Dear Friends,
In September 1974, the journalist Gideon Samet penned a revealing op-ed in the pages of Philadelphia’s Jewish press. “These days of Rosh Hashanah and Yom Kippur have seldom been more significant as a period of national stock-taking.” Samet had in mind the looming one-year anniversary of the devasting Yom Kippur War, in which a coalition of neighboring Arab nations attacked Israel.
Israel’s leaders were unprepared for the 1973 Yom Kippur War. What could have been done differently? Samet rehearsed the ongoing “process of mass psychoanalysis.” For many months, newspapers and television personalities had debated who was to blame for the perceived military breakdown; whether the Yom Kippur War was a “big war before the long-expected peace” or if it was “just another episode, to be repeated before long.”
Israel was on every Jews’ mind, so claimed Samet. “This time, the questions do not remain the business of rabbis sermonizing from the pulpits nor the professors in cathedra.” At stake was Israeli (and Jewish) self-confidence. Writing on the eve of the New Year, precisely fifty years ago, Samet expressed an unease about how to usher in the Jewish holiday season. Instead, he hoped in generalities, praying for a “new consciousness” of “self-revaluation” focused on shining a “light on the possibilities of a better future.”
But most of all, concluded Samet, he hoped that American Jews use the High Holy Days to “better understand themselves,”—to learn from the lessons of the past to shape attitudes for the future.
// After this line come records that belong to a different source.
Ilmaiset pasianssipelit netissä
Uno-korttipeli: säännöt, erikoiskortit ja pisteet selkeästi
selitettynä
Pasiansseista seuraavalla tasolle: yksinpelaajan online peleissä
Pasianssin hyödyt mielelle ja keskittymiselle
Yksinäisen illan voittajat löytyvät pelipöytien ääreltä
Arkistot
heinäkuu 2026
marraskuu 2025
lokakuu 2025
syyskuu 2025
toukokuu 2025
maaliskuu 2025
In Hebrew, we call that Heshbon Ha-Nefesh; literally, an “accounting of the soul.” I engaged in something of this sort last week with 250 others at the Weitzman Museum of American Jewish History. There, Seed the Dream Foundation, Jewish Federation of Greater Philadelphia, and I Believe Israeli Women screened “Screams Before Silence,” a film that documents the horrible violence perpetrated by Hamas against Israeli women on October 7, 2023.
I confess that I attended with reluctance, unsure of how I would absorb the chilling accounts. But Samet’s point about self-revaluation kept me in good stead, just as it did for his readers in 1974.
Looked at this way, the film, for me, wasn’t solely about testimony of the past; it challenged me to consider what I can do in the months ahead.
Samet’s line of thinking matches a culture of apprehension that sits uncomfortably within many of us. Much remains unknown about the recent past and looming future that surrounds the pogroms of October 7. Its impact is no doubt heaviest in Israel but has held significant political, religious, cultural, and educational implications for life in the United States and elsewhere. Notwithstanding these insecurities, I’m comforted by Samet’s message to Philadelphia’s Jewish community articulated a half-century ago: with so much beyond our control, let’s use this time to better understand ourselves and consider how we can help cultivate a “new consciousness” in the critical moments yet to come.